§ **What is required**
Going through the entries below, count each line containing the word "panel". Report the number only.

Page layout parsing data:
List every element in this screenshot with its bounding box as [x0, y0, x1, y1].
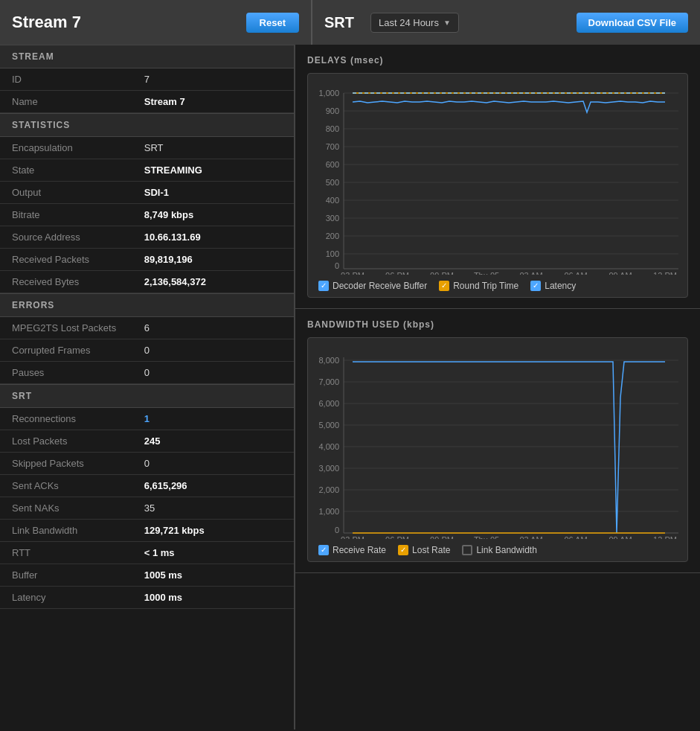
svg-text:Thu 05: Thu 05: [474, 271, 499, 275]
bandwidth-legend: Receive Rate Lost Rate Link Bandwidth: [315, 539, 680, 561]
pauses-label: Pauses: [0, 362, 132, 384]
legend-check-link-bandwidth[interactable]: [462, 545, 472, 555]
skipped-value: 0: [132, 453, 294, 475]
table-row: Encapsulation SRT: [0, 137, 294, 159]
svg-text:03 AM: 03 AM: [519, 271, 542, 275]
download-csv-button[interactable]: Download CSV File: [577, 13, 688, 33]
bandwidth-chart-title: BANDWIDTH USED (kbps): [307, 319, 688, 330]
svg-text:06 AM: 06 AM: [564, 271, 587, 275]
table-row: Sent NAKs 35: [0, 497, 294, 520]
svg-text:09 AM: 09 AM: [609, 271, 632, 275]
stats-section-header: STATISTICS: [0, 113, 294, 137]
recv-bytes-label: Received Bytes: [0, 271, 132, 293]
svg-text:300: 300: [326, 214, 339, 223]
delays-chart-title: DELAYS (msec): [307, 55, 688, 66]
svg-text:2,000: 2,000: [318, 485, 339, 494]
legend-item-decoder[interactable]: Decoder Receive Buffer: [318, 281, 427, 291]
legend-item-receive-rate[interactable]: Receive Rate: [318, 545, 386, 555]
legend-label-latency: Latency: [545, 281, 576, 291]
svg-text:800: 800: [326, 124, 339, 133]
recv-packets-label: Received Packets: [0, 249, 132, 271]
output-label: Output: [0, 182, 132, 204]
svg-text:4,000: 4,000: [318, 442, 339, 451]
lost-packets-label: Lost Packets: [0, 430, 132, 453]
table-row: Bitrate 8,749 kbps: [0, 204, 294, 226]
table-row: Output SDI-1: [0, 182, 294, 204]
legend-check-latency[interactable]: [530, 281, 541, 291]
left-panel: STREAM ID 7 Name Stream 7 STATISTICS Enc…: [0, 45, 295, 730]
svg-text:5,000: 5,000: [318, 421, 339, 430]
srt-info-table: Reconnections 1 Lost Packets 245 Skipped…: [0, 408, 294, 609]
legend-check-receive-rate[interactable]: [318, 545, 329, 555]
svg-text:Thu 05: Thu 05: [474, 535, 499, 539]
svg-text:3,000: 3,000: [318, 464, 339, 473]
corrupted-value: 0: [132, 339, 294, 362]
reset-button[interactable]: Reset: [246, 13, 299, 33]
svg-text:03 PM: 03 PM: [341, 271, 365, 275]
sent-naks-value: 35: [132, 497, 294, 520]
svg-text:0: 0: [335, 526, 339, 534]
svg-text:900: 900: [326, 106, 339, 115]
sent-acks-value: 6,615,296: [132, 475, 294, 497]
svg-text:1,000: 1,000: [318, 507, 339, 516]
mpeg-label: MPEG2TS Lost Packets: [0, 317, 132, 339]
id-value: 7: [132, 68, 294, 91]
stream-info-table: ID 7 Name Stream 7: [0, 68, 294, 113]
latency-value: 1000 ms: [132, 587, 294, 609]
svg-text:600: 600: [326, 160, 339, 169]
svg-text:09 AM: 09 AM: [609, 535, 632, 539]
legend-item-latency[interactable]: Latency: [530, 281, 576, 291]
legend-check-decoder[interactable]: [318, 281, 329, 291]
right-panel: DELAYS (msec) 1,000 900 800 700 600 500 …: [295, 45, 700, 730]
legend-check-lost-rate[interactable]: [398, 545, 408, 555]
svg-text:400: 400: [326, 196, 339, 205]
srt-label: SRT: [324, 14, 354, 31]
table-row: Source Address 10.66.131.69: [0, 226, 294, 249]
name-value: Stream 7: [132, 91, 294, 113]
table-row: Corrupted Frames 0: [0, 339, 294, 362]
bandwidth-chart-container: 8,000 7,000 6,000 5,000 4,000 3,000 2,00…: [307, 337, 688, 562]
stream-title: Stream 7: [12, 13, 246, 32]
svg-text:12 PM: 12 PM: [653, 271, 677, 275]
errors-section-header: ERRORS: [0, 293, 294, 317]
svg-text:12 PM: 12 PM: [653, 535, 677, 539]
pauses-value: 0: [132, 362, 294, 384]
svg-text:1,000: 1,000: [318, 89, 339, 98]
table-row: Latency 1000 ms: [0, 587, 294, 609]
latency-label: Latency: [0, 587, 132, 609]
table-row: Link Bandwidth 129,721 kbps: [0, 520, 294, 542]
rtt-label: RTT: [0, 542, 132, 564]
legend-item-roundtrip[interactable]: Round Trip Time: [439, 281, 518, 291]
bitrate-label: Bitrate: [0, 204, 132, 226]
encapsulation-value: SRT: [132, 137, 294, 159]
source-value: 10.66.131.69: [132, 226, 294, 249]
name-label: Name: [0, 91, 132, 113]
reconnections-value: 1: [132, 408, 294, 430]
table-row: RTT < 1 ms: [0, 542, 294, 564]
svg-text:0: 0: [335, 261, 339, 270]
source-label: Source Address: [0, 226, 132, 249]
legend-item-lost-rate[interactable]: Lost Rate: [398, 545, 450, 555]
svg-text:03 PM: 03 PM: [341, 535, 365, 539]
table-row: Name Stream 7: [0, 91, 294, 113]
right-header: SRT Last 24 Hours ▼ Download CSV File: [312, 0, 700, 45]
legend-label-decoder: Decoder Receive Buffer: [333, 281, 427, 291]
skipped-label: Skipped Packets: [0, 453, 132, 475]
stream-section-header: STREAM: [0, 45, 294, 68]
legend-item-link-bandwidth[interactable]: Link Bandwidth: [462, 545, 536, 555]
sent-acks-label: Sent ACKs: [0, 475, 132, 497]
state-label: State: [0, 159, 132, 182]
legend-label-link-bandwidth: Link Bandwidth: [476, 545, 536, 555]
svg-text:100: 100: [326, 249, 339, 258]
time-range-dropdown[interactable]: Last 24 Hours ▼: [370, 13, 459, 33]
dropdown-arrow-icon: ▼: [443, 19, 451, 27]
table-row: Received Bytes 2,136,584,372: [0, 271, 294, 293]
legend-check-roundtrip[interactable]: [439, 281, 449, 291]
table-row: MPEG2TS Lost Packets 6: [0, 317, 294, 339]
svg-text:06 PM: 06 PM: [385, 271, 409, 275]
table-row: Lost Packets 245: [0, 430, 294, 453]
legend-label-lost-rate: Lost Rate: [412, 545, 450, 555]
table-row: Sent ACKs 6,615,296: [0, 475, 294, 497]
svg-text:500: 500: [326, 178, 339, 187]
legend-label-roundtrip: Round Trip Time: [453, 281, 518, 291]
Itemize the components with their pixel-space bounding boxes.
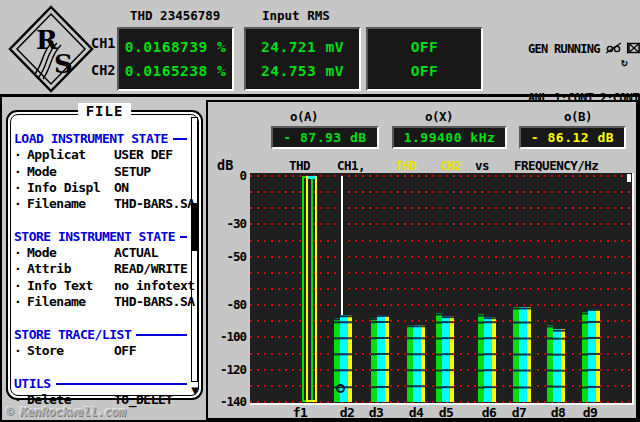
bar-overlap-d8 (553, 329, 561, 402)
header-bar: R S THD 23456789 Input RMS CH1 CH2 0.016… (0, 0, 640, 97)
plot-right-edge-marker (627, 174, 631, 182)
y-tick-label: -80 (208, 297, 246, 312)
refresh-icon: ↻ (621, 56, 628, 69)
menu-item-label: Store (27, 343, 64, 358)
rms-meter-title: Input RMS (262, 8, 330, 23)
x-tick-label: d3 (369, 405, 384, 420)
aux-ch1-value: OFF (411, 40, 439, 54)
x-tick-label: d6 (482, 405, 497, 420)
cursor-x-label: o(X) (425, 109, 453, 124)
bar-overlap-d6 (484, 317, 492, 402)
menu-item-label: Mode (27, 245, 56, 260)
file-panel: FILE LOAD INSTRUMENT STATE·ApplicatUSER … (6, 110, 203, 400)
cursor-x-readout: 1.99400 kHz (392, 126, 507, 149)
menu-item-value[interactable]: ON (114, 180, 129, 195)
menu-item-value[interactable]: THD-BARS.SA (114, 294, 195, 309)
menu-item[interactable]: ·Info Textno infotext (14, 278, 189, 294)
rms-meter-display: 24.721 mV 24.753 mV (244, 27, 361, 91)
menu-item-bullet: · (14, 164, 27, 179)
bar-overlap-d3 (377, 315, 385, 402)
menu-item[interactable]: ·AttribREAD/WRITE (14, 261, 189, 277)
watermark: © KenRockwell.com (6, 404, 125, 419)
bar-ch2-d4 (421, 325, 425, 402)
bar-overlap-d7 (519, 307, 527, 402)
menu-item[interactable]: ·ModeSETUP (14, 164, 189, 180)
y-tick-label: -100 (208, 329, 246, 344)
x-tick-label: f1 (293, 405, 308, 420)
menu-item-bullet: · (14, 261, 27, 276)
menu-item[interactable]: ·ModeACTUAL (14, 245, 189, 261)
menu-item-value[interactable]: ACTUAL (114, 245, 158, 260)
bar-overlap-d4 (413, 325, 421, 402)
menu-item-label: Filename (27, 294, 86, 309)
logo-letter-s: S (54, 49, 73, 79)
cursor-a-readout: - 87.93 dB (271, 126, 379, 149)
menu-item[interactable]: ·StoreOFF (14, 343, 189, 359)
plot-area (250, 173, 634, 405)
menu-section-header: UTILS (14, 376, 189, 392)
menu-section-header: STORE INSTRUMENT STATE (14, 229, 189, 245)
menu-item-bullet: · (14, 180, 27, 195)
menu-item-label: Applicat (27, 147, 86, 162)
legend-vs: vs (475, 158, 489, 173)
menu-item-bullet: · (14, 343, 27, 358)
bar-ch2-d8 (561, 329, 565, 402)
menu-item-value[interactable]: OFF (114, 343, 136, 358)
x-tick-label: d9 (583, 405, 598, 420)
thd-meter-title: THD 23456789 (130, 8, 220, 23)
y-tick-label: -50 (208, 249, 246, 264)
menu-section-header-text: STORE INSTRUMENT STATE (14, 229, 175, 245)
menu-item-bullet: · (14, 147, 27, 162)
menu-item-label: Info Displ (27, 180, 100, 195)
aux-ch2-value: OFF (411, 64, 439, 78)
menu-section-header-text: STORE TRACE/LIST (14, 327, 131, 343)
instrument-screen: R S THD 23456789 Input RMS CH1 CH2 0.016… (0, 0, 640, 422)
menu-item-bullet: · (14, 278, 27, 293)
menu-section-header: LOAD INSTRUMENT STATE (14, 131, 189, 147)
ch2-label: CH2 (91, 62, 115, 78)
rms-ch1-value: 24.721 mV (261, 40, 344, 54)
legend-trace1-channel: CH1, (337, 158, 365, 173)
menu-header-rule (56, 383, 187, 392)
menu-item-value[interactable]: USER DEF (114, 147, 173, 162)
bar-ch2-d9 (596, 309, 600, 402)
menu-item[interactable]: ·FilenameTHD-BARS.SA (14, 294, 189, 310)
bar-ch2-d5 (450, 316, 454, 402)
bar-f1-overlap-cap (308, 176, 315, 179)
menu-item-bullet: · (14, 294, 27, 309)
legend-trace2-name: THD (395, 158, 416, 173)
menu-section-header-text: UTILS (14, 376, 51, 392)
menu-item-value[interactable]: READ/WRITE (114, 261, 187, 276)
display-off-icon (627, 42, 640, 58)
legend-trace1-name: THD (289, 158, 310, 173)
menu-section-header: STORE TRACE/LIST (14, 327, 189, 343)
menu-item-label: Attrib (27, 261, 71, 276)
bar-ch2-d7 (527, 307, 531, 402)
cursor-b-label: o(B) (564, 109, 592, 124)
menu-item[interactable]: ·ApplicatUSER DEF (14, 147, 189, 163)
menu-item-bullet: · (14, 196, 27, 211)
file-panel-scrollbar[interactable] (191, 117, 198, 382)
rms-ch2-value: 24.753 mV (261, 64, 344, 78)
menu-item-label: Filename (27, 196, 86, 211)
bar-ch2-d2 (348, 315, 352, 402)
menu-item-value[interactable]: SETUP (114, 164, 151, 179)
ch1-label: CH1 (91, 35, 115, 51)
speaker-off-icon (606, 42, 621, 58)
y-tick-label: -120 (208, 362, 246, 377)
menu-item-value[interactable]: no infotext (114, 278, 195, 293)
thd-ch1-value: 0.0168739 % (125, 40, 227, 54)
thd-meter-display: 0.0168739 % 0.0165238 % (117, 27, 234, 91)
menu-item[interactable]: ·FilenameTHD-BARS.SA (14, 196, 189, 212)
menu-item[interactable]: ·Info DisplON (14, 180, 189, 196)
menu-header-rule (136, 334, 187, 343)
graph-panel: o(A) o(X) o(B) - 87.93 dB 1.99400 kHz - … (206, 100, 638, 420)
cursor-circle-marker[interactable] (336, 384, 345, 393)
x-tick-label: d2 (340, 405, 355, 420)
bar-f1-ch2 (306, 176, 317, 402)
y-tick-label: -30 (208, 216, 246, 231)
scrollbar-thumb[interactable] (192, 203, 197, 251)
bar-overlap-d9 (588, 309, 596, 402)
menu-item-value[interactable]: THD-BARS.SA (114, 196, 195, 211)
scroll-down-icon[interactable]: ▼ (191, 385, 199, 396)
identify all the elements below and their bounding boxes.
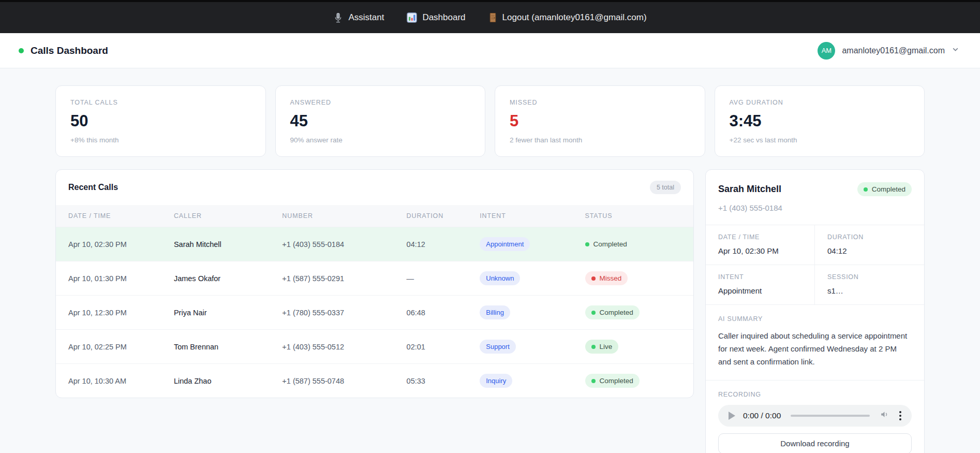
page-title: Calls Dashboard [31, 45, 108, 56]
cell-datetime: Apr 10, 02:30 PM [56, 227, 174, 261]
cell-caller: Linda Zhao [174, 364, 282, 398]
status-dot-icon [585, 242, 589, 246]
main-content: TOTAL CALLS 50 +8% this month ANSWERED 4… [55, 68, 925, 453]
intent-badge: Inquiry [480, 374, 512, 388]
table-row[interactable]: Apr 10, 10:30 AMLinda Zhao+1 (587) 555-0… [56, 364, 693, 398]
status-dot-icon [591, 311, 596, 315]
recent-calls-title: Recent Calls [68, 183, 118, 192]
calls-table: DATE / TIME CALLER NUMBER DURATION INTEN… [56, 205, 693, 398]
stat-card-missed: MISSED 5 2 fewer than last month [495, 85, 705, 157]
intent-badge: Support [480, 340, 516, 354]
stat-card-answered: ANSWERED 45 90% answer rate [275, 85, 486, 157]
table-row[interactable]: Apr 10, 02:30 PMSarah Mitchell+1 (403) 5… [56, 227, 693, 261]
cell-number: +1 (403) 555-0512 [282, 330, 406, 364]
field-intent: INTENT Appointment [706, 265, 815, 305]
stat-card-avg-duration: AVG DURATION 3:45 +22 sec vs last month [715, 85, 925, 157]
intent-badge: Unknown [480, 271, 520, 285]
cell-duration: 02:01 [407, 330, 480, 364]
status-badge: Completed [857, 182, 912, 196]
user-email: amanlotey0161@gmail.com [842, 46, 945, 55]
stat-subtext: +22 sec vs last month [730, 136, 910, 144]
stat-value: 45 [290, 112, 471, 130]
ai-summary-label: AI SUMMARY [718, 315, 912, 323]
user-menu[interactable]: AM amanlotey0161@gmail.com [818, 42, 959, 60]
download-recording-button[interactable]: Download recording [718, 433, 912, 453]
chevron-down-icon[interactable] [952, 46, 959, 55]
bar-chart-icon [407, 12, 417, 23]
status-badge: Live [585, 340, 619, 354]
cell-number: +1 (403) 555-0184 [282, 227, 406, 261]
cell-datetime: Apr 10, 12:30 PM [56, 296, 174, 330]
field-duration: DURATION 04:12 [815, 225, 924, 265]
table-row[interactable]: Apr 10, 12:30 PMPriya Nair+1 (780) 555-0… [56, 296, 693, 330]
stat-subtext: +8% this month [70, 136, 251, 144]
stat-label: MISSED [510, 99, 690, 106]
nav-item-dashboard[interactable]: Dashboard [407, 12, 465, 23]
status-dot-icon [864, 187, 868, 192]
status-badge: Missed [585, 271, 628, 285]
stat-value: 5 [510, 112, 690, 130]
col-header-intent: INTENT [480, 205, 585, 227]
status-badge: Completed [585, 374, 640, 388]
cell-caller: Sarah Mitchell [174, 227, 282, 261]
nav-item-logout[interactable]: Logout (amanlotey0161@gmail.com) [488, 12, 647, 23]
field-datetime: DATE / TIME Apr 10, 02:30 PM [706, 225, 815, 265]
detail-header: Sarah Mitchell Completed +1 (403) 555-01… [706, 170, 924, 225]
stats-row: TOTAL CALLS 50 +8% this month ANSWERED 4… [55, 85, 925, 157]
status-badge: Completed [585, 237, 633, 251]
play-icon[interactable] [729, 412, 735, 420]
table-row[interactable]: Apr 10, 02:25 PMTom Brennan+1 (403) 555-… [56, 330, 693, 364]
volume-icon[interactable] [880, 410, 889, 421]
status-dot-icon [591, 276, 596, 281]
stat-label: ANSWERED [290, 99, 471, 106]
recording-label: RECORDING [718, 391, 912, 398]
table-header-row: DATE / TIME CALLER NUMBER DURATION INTEN… [56, 205, 693, 227]
total-count-badge: 5 total [650, 181, 681, 194]
status-dot-icon [591, 379, 596, 383]
door-icon [488, 12, 497, 23]
cell-caller: Tom Brennan [174, 330, 282, 364]
nav-item-label: Logout (amanlotey0161@gmail.com) [502, 12, 647, 23]
stat-card-total-calls: TOTAL CALLS 50 +8% this month [55, 85, 266, 157]
status-dot-icon [19, 48, 24, 53]
cell-number: +1 (587) 555-0291 [282, 261, 406, 296]
caller-name: Sarah Mitchell [718, 184, 781, 195]
stat-subtext: 2 fewer than last month [510, 136, 690, 144]
status-dot-icon [591, 345, 596, 349]
stat-value: 50 [70, 112, 251, 130]
audio-player[interactable]: 0:00 / 0:00 [718, 405, 912, 427]
recent-calls-header: Recent Calls 5 total [56, 170, 693, 205]
call-detail-panel: Sarah Mitchell Completed +1 (403) 555-01… [705, 169, 925, 453]
cell-caller: James Okafor [174, 261, 282, 296]
page-header: Calls Dashboard AM amanlotey0161@gmail.c… [0, 33, 980, 68]
cell-duration: — [407, 261, 480, 296]
stat-subtext: 90% answer rate [290, 136, 471, 144]
intent-badge: Billing [480, 305, 510, 319]
col-header-duration: DURATION [407, 205, 480, 227]
audio-time: 0:00 / 0:00 [743, 411, 781, 420]
col-header-number: NUMBER [282, 205, 406, 227]
ai-summary-text: Caller inquired about scheduling a servi… [718, 329, 912, 369]
calls-table-body: Apr 10, 02:30 PMSarah Mitchell+1 (403) 5… [56, 227, 693, 398]
detail-fields-grid: DATE / TIME Apr 10, 02:30 PM DURATION 04… [706, 225, 924, 305]
status-badge: Completed [585, 305, 640, 319]
stat-value: 3:45 [730, 112, 910, 130]
stat-label: AVG DURATION [730, 99, 910, 106]
nav-item-assistant[interactable]: Assistant [333, 12, 384, 23]
audio-menu-icon[interactable] [897, 409, 903, 422]
col-header-caller: CALLER [174, 205, 282, 227]
ai-summary-section: AI SUMMARY Caller inquired about schedul… [706, 305, 924, 381]
field-session: SESSION s1… [815, 265, 924, 305]
col-header-status: STATUS [585, 205, 693, 227]
cell-caller: Priya Nair [174, 296, 282, 330]
avatar[interactable]: AM [818, 42, 835, 60]
cell-datetime: Apr 10, 01:30 PM [56, 261, 174, 296]
cell-datetime: Apr 10, 10:30 AM [56, 364, 174, 398]
audio-progress-bar[interactable] [791, 415, 870, 417]
table-row[interactable]: Apr 10, 01:30 PMJames Okafor+1 (587) 555… [56, 261, 693, 296]
caller-phone: +1 (403) 555-0184 [718, 203, 912, 212]
top-navbar: Assistant Dashboard Logout (amanlotey016… [0, 0, 980, 33]
col-header-datetime: DATE / TIME [56, 205, 174, 227]
cell-duration: 05:33 [407, 364, 480, 398]
nav-item-label: Dashboard [422, 12, 465, 23]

§ **Worked solution**
6